Currently, the tool replicates all collections in a database. To replicate specific collections:

**Option 1: Create a temporary database with only desired collections**
```javascript
// In mongo shell
use temp_db
db.users.insertMany(db.getSiblingDB('mydb').users.find().toArray())
db.orders.insertMany(db.getSiblingDB('mydb').orders.find().toArray())
// Then replicate temp_db
```

**Option 2: Drop unwanted tables after replication**
```sql
DROP TABLE IF EXISTS unwanted_collection;
```

Future versions may support collection-level filtering.

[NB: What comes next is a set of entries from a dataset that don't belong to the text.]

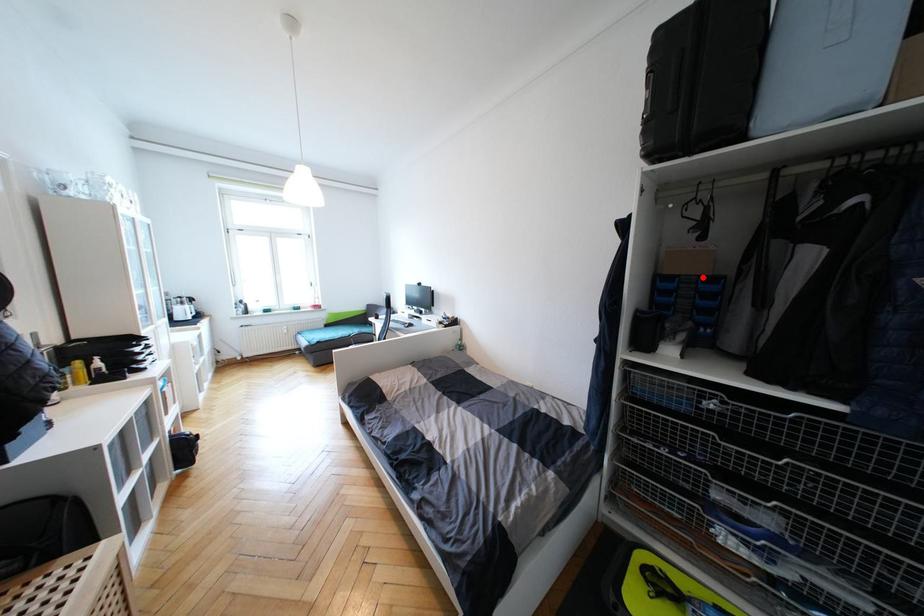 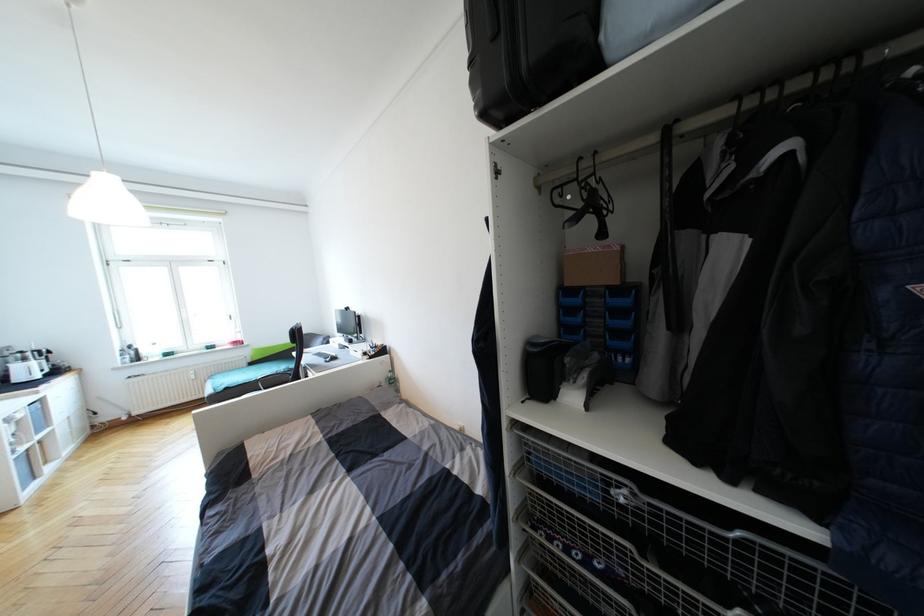 Locate, in the second image, the point that corresponds to the highlighted location in the first image.

(611, 288) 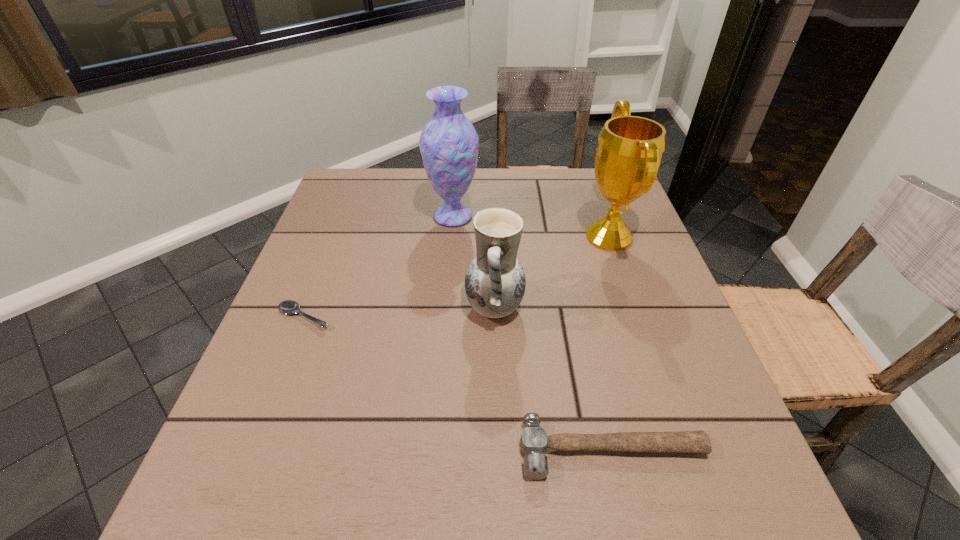 Image resolution: width=960 pixels, height=540 pixels. Find the location of `free space between the award and the vase`. free space between the award and the vase is located at coordinates (531, 226).

Select which object appears as the fourth closest to the pottery. Please provide its 2D coordinates. Your answer should be formatted as a tuple, i.e. [(x, y)], where the tuple contains the x and y coordinates of a point satisfying the conditions above.

[(288, 307)]

Identify the location of the closest object to the third shortest object. Image resolution: width=960 pixels, height=540 pixels. (630, 149).

Identify the location of blank area in the image that satisfies the following two spatial constraints: 1. on the front-facing side of the award; 2. on the striking face of the fourth tallest object. The image size is (960, 540). (683, 449).

Locate an element on the screen. The image size is (960, 540). free space that satisfies the following two spatial constraints: 1. on the front-facing side of the award; 2. on the front side of the leftmost object is located at coordinates (636, 316).

Where is `free space that satisfies the following two spatial constraints: 1. on the front-facing side of the award; 2. on the striking face of the nearest object`? The image size is (960, 540). free space that satisfies the following two spatial constraints: 1. on the front-facing side of the award; 2. on the striking face of the nearest object is located at coordinates (683, 449).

### What's the replication speed?

**Typical rates** (depends on network, hardware, document complexity):
- Small documents (<1KB): 5,000-10,000 docs/sec
- Medium documents (1-10KB): 1,000-5,000 docs/sec
- Large documents (>10KB): 100-1,000 docs/sec

**Example**: A 1 million document collection with 2KB average document size:
- Estimated time: 3-10 minutes

**Factors affecting speed:**
- Network latency between MongoDB and PostgreSQL
- Document size and complexity
- Number of nested fields/arrays
- Source and target server resources

### Is the replication safe?

**Yes**. The tool uses read-only connections to MongoDB and validates all inputs.

**Safety features:**
- MongoDB connection is read-only (no write operations)
- Collection names are validated for SQL injection
- Connection strings are validated before use
- All operations are logged for audit trail
- Target data is transactional (rollback on error)

**Best practice**: Always test replications on non-production data first.